Goal of the exercise:
Your answer must be every line of the data that holds the string "desde".

##########

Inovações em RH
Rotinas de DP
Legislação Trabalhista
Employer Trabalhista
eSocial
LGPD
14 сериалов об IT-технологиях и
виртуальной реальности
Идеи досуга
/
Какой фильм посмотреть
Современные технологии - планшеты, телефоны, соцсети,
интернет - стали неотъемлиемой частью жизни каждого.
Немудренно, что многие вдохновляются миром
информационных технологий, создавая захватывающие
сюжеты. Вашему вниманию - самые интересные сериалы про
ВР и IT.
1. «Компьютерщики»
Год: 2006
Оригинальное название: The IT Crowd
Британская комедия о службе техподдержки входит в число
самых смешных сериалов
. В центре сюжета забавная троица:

##########

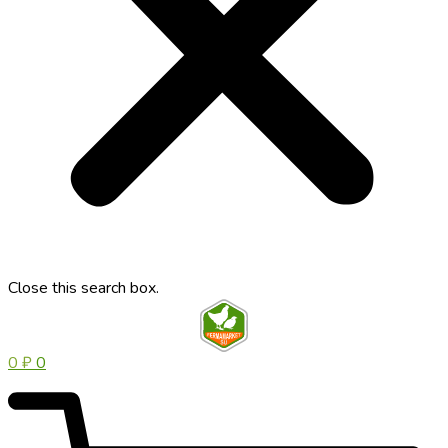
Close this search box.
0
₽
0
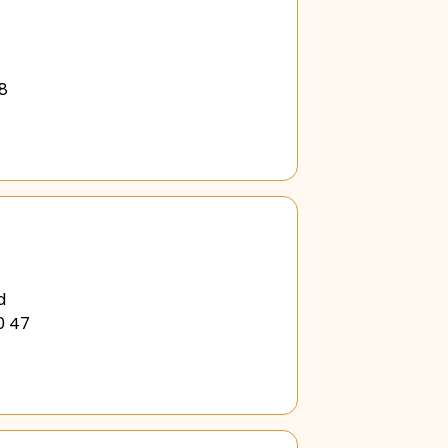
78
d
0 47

##########

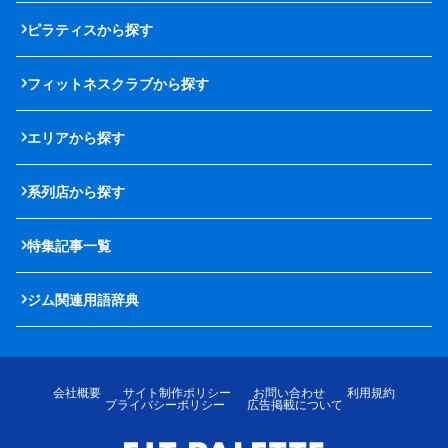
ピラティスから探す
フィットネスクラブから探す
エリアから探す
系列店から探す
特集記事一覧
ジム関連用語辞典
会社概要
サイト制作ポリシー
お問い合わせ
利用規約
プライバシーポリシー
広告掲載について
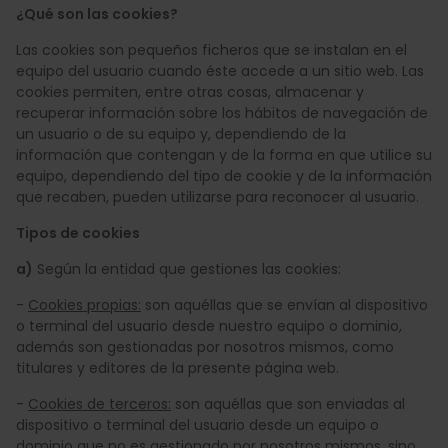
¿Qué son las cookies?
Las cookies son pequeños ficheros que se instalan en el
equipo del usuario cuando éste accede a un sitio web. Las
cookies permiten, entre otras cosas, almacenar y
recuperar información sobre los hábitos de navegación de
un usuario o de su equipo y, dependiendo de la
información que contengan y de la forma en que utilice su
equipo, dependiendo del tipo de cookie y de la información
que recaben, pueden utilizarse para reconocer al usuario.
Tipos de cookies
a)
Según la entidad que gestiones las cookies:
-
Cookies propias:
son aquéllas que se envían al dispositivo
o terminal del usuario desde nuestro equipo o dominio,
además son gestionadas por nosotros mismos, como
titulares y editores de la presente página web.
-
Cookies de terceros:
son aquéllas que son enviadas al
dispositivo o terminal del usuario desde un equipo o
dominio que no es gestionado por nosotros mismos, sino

##########

Response area:
o terminal del usuario desde nuestro equipo o dominio,
dispositivo o terminal del usuario desde un equipo o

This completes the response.